Inuit Circumpolar Council and Saami Council deliver statement during indigenous forum
Inuit and Saami are feeling the joint pressure of development and cultural and linguistic appropriation.
That’s at the heart of a message delivered this week by Inuit Circumpolar Council chair Aqqaluk Lynge in New York City on behalf of the Saami Council and the ICC at the 12th session of the Permanent Forum on Indigenous Issues.
The two organizations, which form the Arctic Caucus at the Forum, say they want to “promote linguistic diversity, fight the tendencies of linguicide and promote youth initiatives to keep our languages strong.”
“The Arctic cultures must be made an essential focal point when development decisions are taken concerning Arctic regions, in order to avoid undesirable assimilation or destruction,” Lynge said at the Forum now underway at the United Nations headquarters.
In order for Inuit and Saami to continue to develop as distinct peoples, conditions for the continued growth and enrichment of their cultures must be assured, Lynge said.
And, with cultural development and the protection of the Arctic environment “inseparably linked,” he said “we do not want to dance to the tunes of the resource extraction companies.”

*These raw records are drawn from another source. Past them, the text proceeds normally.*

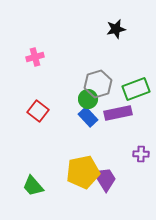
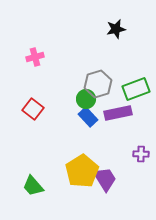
green circle: moved 2 px left
red square: moved 5 px left, 2 px up
yellow pentagon: moved 1 px left, 1 px up; rotated 20 degrees counterclockwise
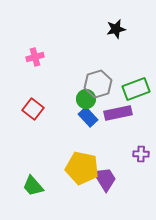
yellow pentagon: moved 3 px up; rotated 28 degrees counterclockwise
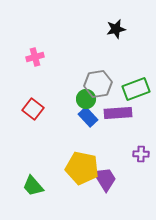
gray hexagon: rotated 8 degrees clockwise
purple rectangle: rotated 8 degrees clockwise
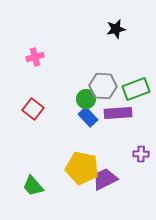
gray hexagon: moved 5 px right, 2 px down; rotated 12 degrees clockwise
purple trapezoid: rotated 84 degrees counterclockwise
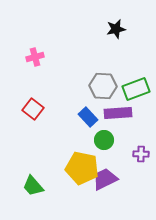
green circle: moved 18 px right, 41 px down
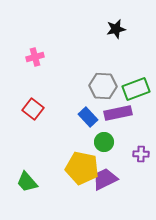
purple rectangle: rotated 8 degrees counterclockwise
green circle: moved 2 px down
green trapezoid: moved 6 px left, 4 px up
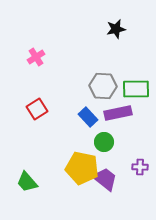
pink cross: moved 1 px right; rotated 18 degrees counterclockwise
green rectangle: rotated 20 degrees clockwise
red square: moved 4 px right; rotated 20 degrees clockwise
purple cross: moved 1 px left, 13 px down
purple trapezoid: rotated 64 degrees clockwise
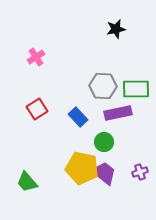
blue rectangle: moved 10 px left
purple cross: moved 5 px down; rotated 21 degrees counterclockwise
purple trapezoid: moved 1 px left, 6 px up
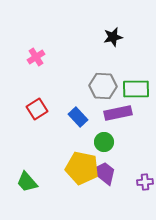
black star: moved 3 px left, 8 px down
purple cross: moved 5 px right, 10 px down; rotated 14 degrees clockwise
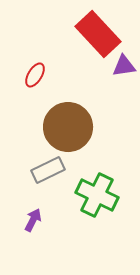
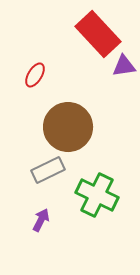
purple arrow: moved 8 px right
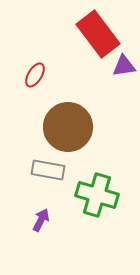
red rectangle: rotated 6 degrees clockwise
gray rectangle: rotated 36 degrees clockwise
green cross: rotated 9 degrees counterclockwise
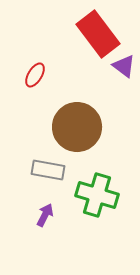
purple triangle: rotated 45 degrees clockwise
brown circle: moved 9 px right
purple arrow: moved 4 px right, 5 px up
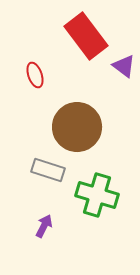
red rectangle: moved 12 px left, 2 px down
red ellipse: rotated 50 degrees counterclockwise
gray rectangle: rotated 8 degrees clockwise
purple arrow: moved 1 px left, 11 px down
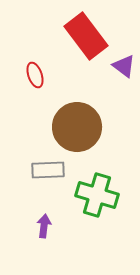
gray rectangle: rotated 20 degrees counterclockwise
purple arrow: rotated 20 degrees counterclockwise
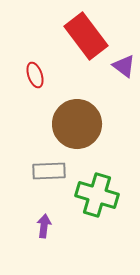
brown circle: moved 3 px up
gray rectangle: moved 1 px right, 1 px down
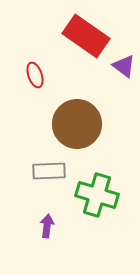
red rectangle: rotated 18 degrees counterclockwise
purple arrow: moved 3 px right
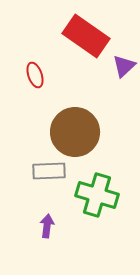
purple triangle: rotated 40 degrees clockwise
brown circle: moved 2 px left, 8 px down
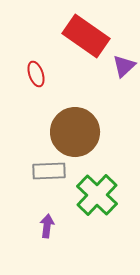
red ellipse: moved 1 px right, 1 px up
green cross: rotated 27 degrees clockwise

“It is therefore of utmost importance that the principle of free, prior and informed consent is respected in those cases and appropriate democratic infrastructure is in place to protect our culture and identity,” Lynge said.
As well, the collective rights of Inuit and Saami to their traditional knowledge must to be respected, with Inuit and Saami credited with the full benefits, including both cultural and financial benefits, such as royalties, he said.

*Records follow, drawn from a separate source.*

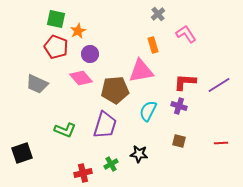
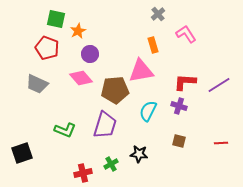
red pentagon: moved 9 px left, 1 px down
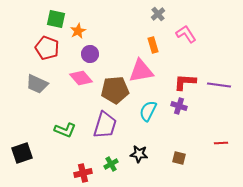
purple line: rotated 40 degrees clockwise
brown square: moved 17 px down
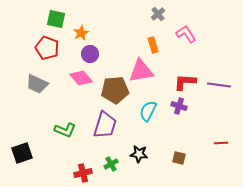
orange star: moved 3 px right, 2 px down
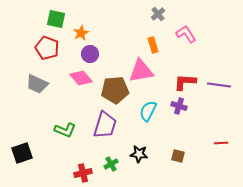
brown square: moved 1 px left, 2 px up
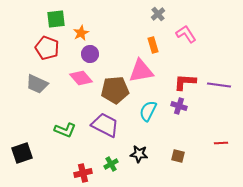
green square: rotated 18 degrees counterclockwise
purple trapezoid: rotated 80 degrees counterclockwise
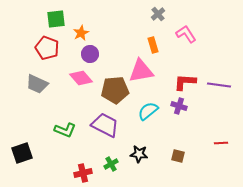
cyan semicircle: rotated 25 degrees clockwise
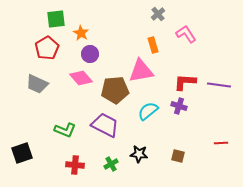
orange star: rotated 14 degrees counterclockwise
red pentagon: rotated 20 degrees clockwise
red cross: moved 8 px left, 8 px up; rotated 18 degrees clockwise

Intellectual property and copyright regulations must also be respected in regard to Inuit and Saami knowledge, he said.
The ICC and the Saami Council will continue represent Inuit and Saami by promoting their rights to culture, both intellectual and international, in the World Intellectual Property Organization, he said.

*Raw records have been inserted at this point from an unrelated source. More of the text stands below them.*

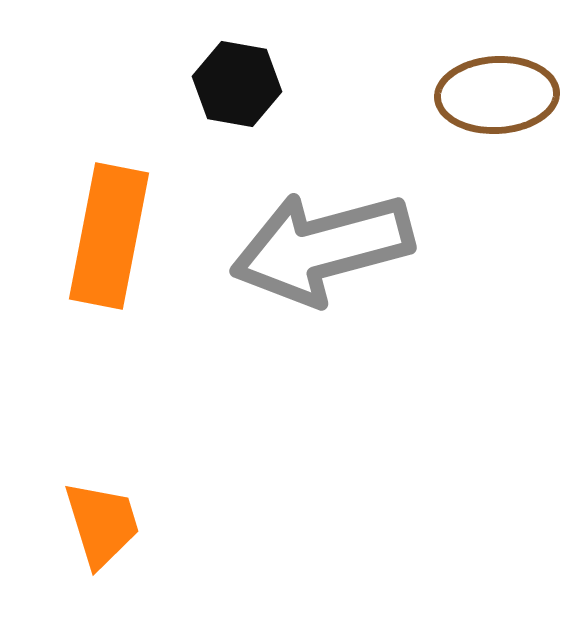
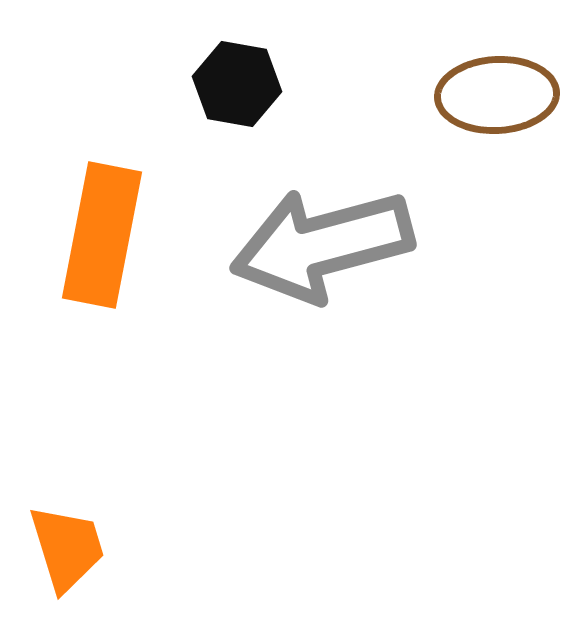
orange rectangle: moved 7 px left, 1 px up
gray arrow: moved 3 px up
orange trapezoid: moved 35 px left, 24 px down
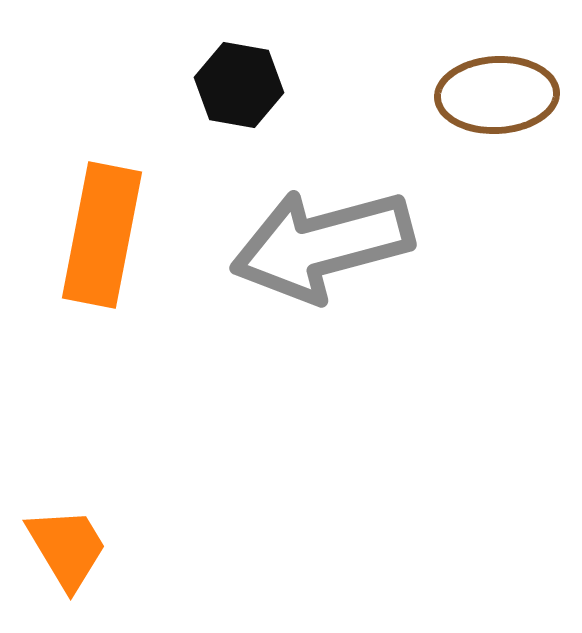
black hexagon: moved 2 px right, 1 px down
orange trapezoid: rotated 14 degrees counterclockwise
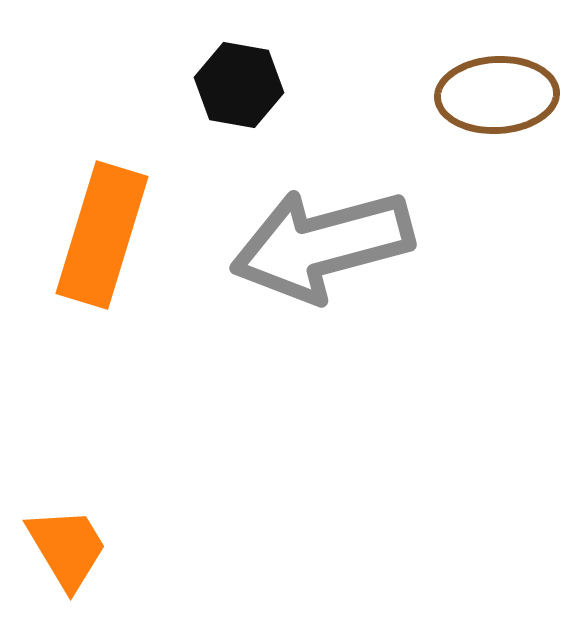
orange rectangle: rotated 6 degrees clockwise
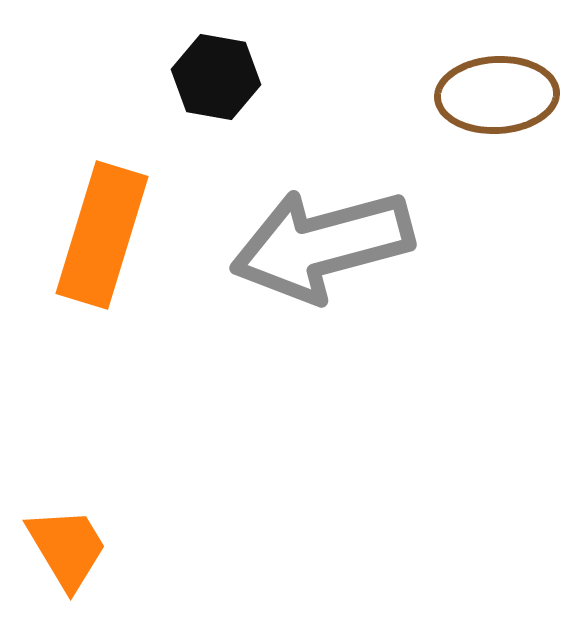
black hexagon: moved 23 px left, 8 px up
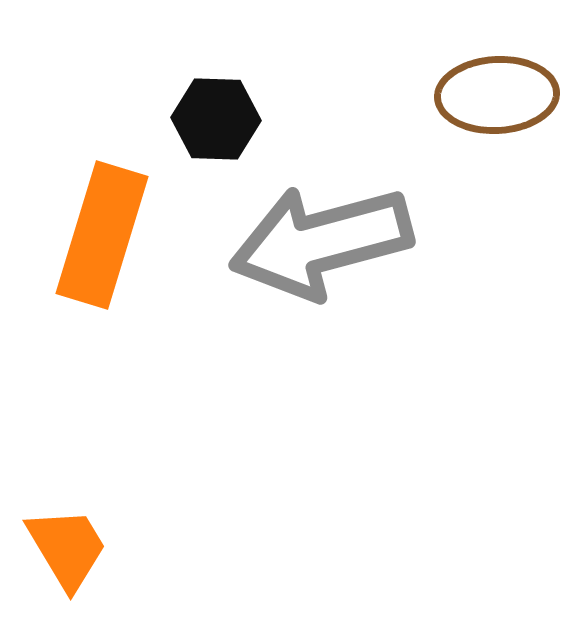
black hexagon: moved 42 px down; rotated 8 degrees counterclockwise
gray arrow: moved 1 px left, 3 px up
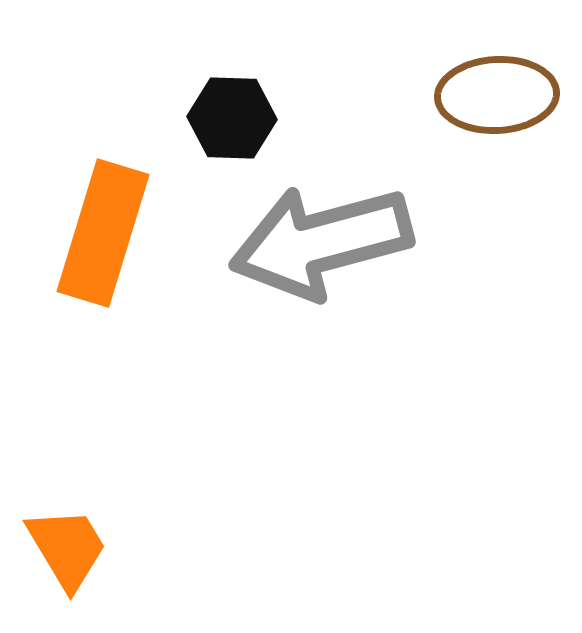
black hexagon: moved 16 px right, 1 px up
orange rectangle: moved 1 px right, 2 px up
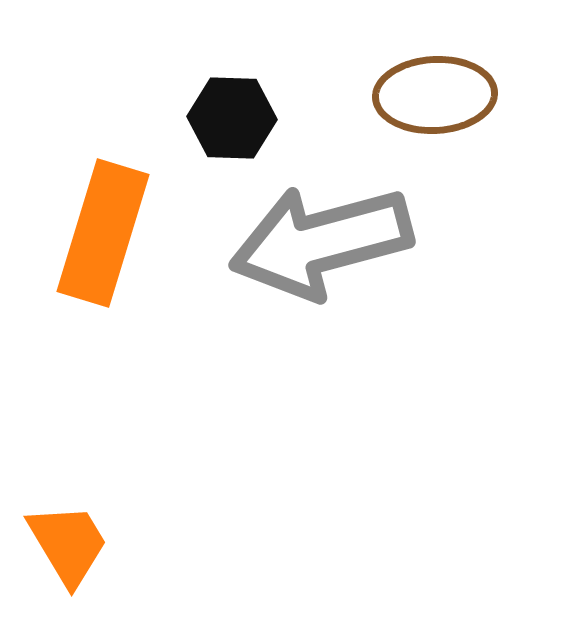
brown ellipse: moved 62 px left
orange trapezoid: moved 1 px right, 4 px up
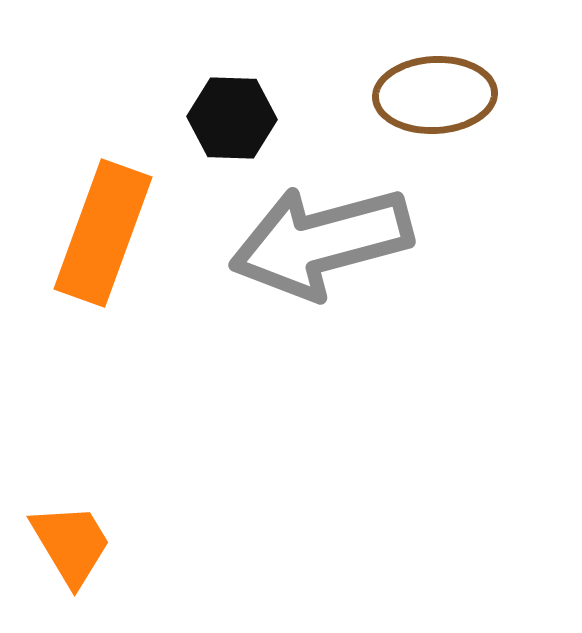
orange rectangle: rotated 3 degrees clockwise
orange trapezoid: moved 3 px right
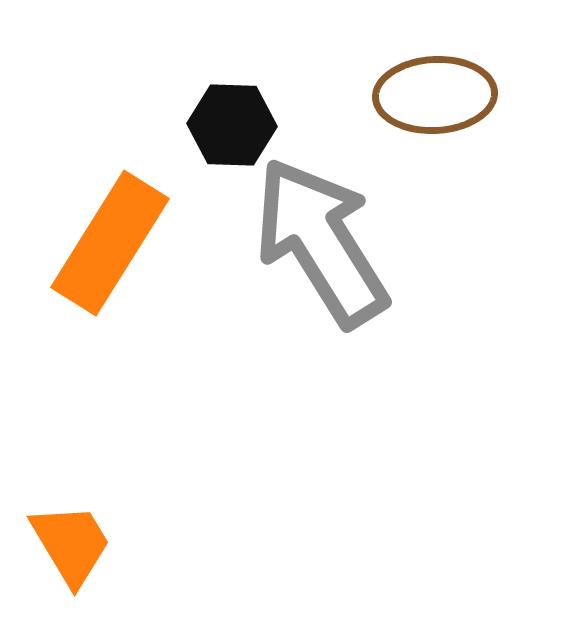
black hexagon: moved 7 px down
orange rectangle: moved 7 px right, 10 px down; rotated 12 degrees clockwise
gray arrow: rotated 73 degrees clockwise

The Saami in Scandinavia and Inuit in Greenland are part of the Nordic Council Language Convention, “with the right to use our own language in education and receive support to print books in Saami and Inuit languages,” Lynge said.
“The same cannot unfortunately be said about Inuit in North America, where the Inuit language is rapidly disappearing. Only in the self governing territories, such as Nunavik and Nunavut in Canada, steps are taken to protect the language,” he said.
ICC now heading the “Arctic Indigenous Language project” under the Arctic Council which will look at ways to stop the disappearance of languages, he said. The project will also start an coordinated effort to establish communication across borders, such as the Saami in Scandinavia and Inuit in Greenland have done for many years.
Also at the Forum: Rita Petrussen, from Greenland’s association for the deaf, used sign language when she gave a speech May 22, describing how deaf people who live in Greenland endure hard living conditions. These have become even worse, she said, following the closure of Greenland’s only school for the deaf.
The Forum session continues until May 30.